Nee, mijn ‘probleem’ bevindt zich niet met het principe, maar met een criterium. Er zijn vijf criteria die worden nagekeken om in aanmerking te komen voor erkenning, zoals werkloosheid, behoren tot binnenschippers, kermis- of circusexploitanten, en uw thuistaal. Een van de criteria luidt als volgt:
5. Is de moeder in het bezit van een diploma secundair onderwijs of van een studiegetuigschrift van het volledig beoepssecundair onderwijs?
De moeder! Hoe het met de vader is gesteld is niet van belang voor gelijke onderwijskansen, net zoals het voor de vader nog steeds niet mogelijk is om een kind te erkennen zonder expliciete toestemming van de moeder. Het flauw excuus dat voor dat laatste wordt gebruikt is dat het kind nog steeds uit de moeder wordt geboren, en dat men niet over eenzelfde controle beschikt voor de vader (quatsch natuurlijk, want men kan in het ziekenhuis evengoed meteen een vaderschapstest uitvoeren). Maar ik wijk af.

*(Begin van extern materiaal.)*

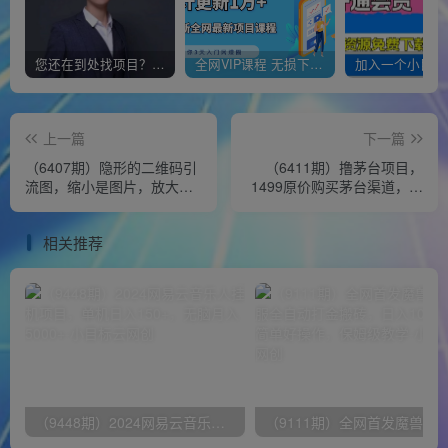
您还在到处找项目？还在当韭菜？我靠经营“一个小目标网创商城”年入百W+，曾经我也负债累累!
全网VIP课程 无损下载~
上一篇
下一篇
（6407期）隐形的二维码引
（6411期）撸茅台项目，
流图，缩小是图片，放大是
1499原价购买茅台渠道，渠
二维码，每日安全引流200+
道/玩法/攻略/注意事项/超详
细教程
相关推荐
（9448期）2024网易云音乐人挂机项目，单机日入150+，无脑月入5000+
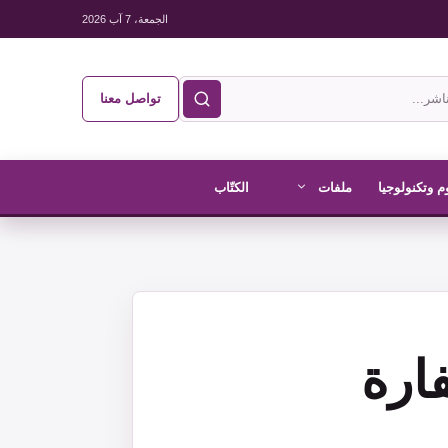
الجمعة، 7 آب 2026
تواصل معنا
م وتكنولوجيا
ملفات
الكتّاب
ارة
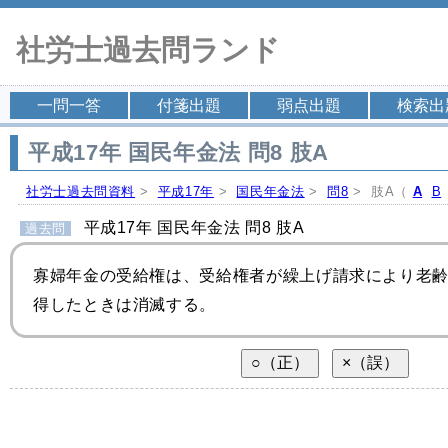
社労士過去問ランド
一問一答
付箋出題
弱点出題
検索出
平成17年 国民年金法 問8 肢A
社労士過去問資料
>
平成17年
>
国民年金法
>
問8
> 肢A（
A
B
平成17年 国民年金法 問8 肢A
過去問
寡婦年金の受給権は、受給権者が繰上げ請求により老
得したときは消滅する。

Het ‘excuus’ in dit geval klinkt als volgt (zo heb ik mij laten vertellen): ‘het kan misschien raar klinken, maar wat betreft opvoeding en sociale kansen en onderwijs is het onderwijsniveau van de moeder van doorslaggevend belang, en maakt het niet echt uit hoe het met de vader –op dat vlak– is gesteld’. En gij nu.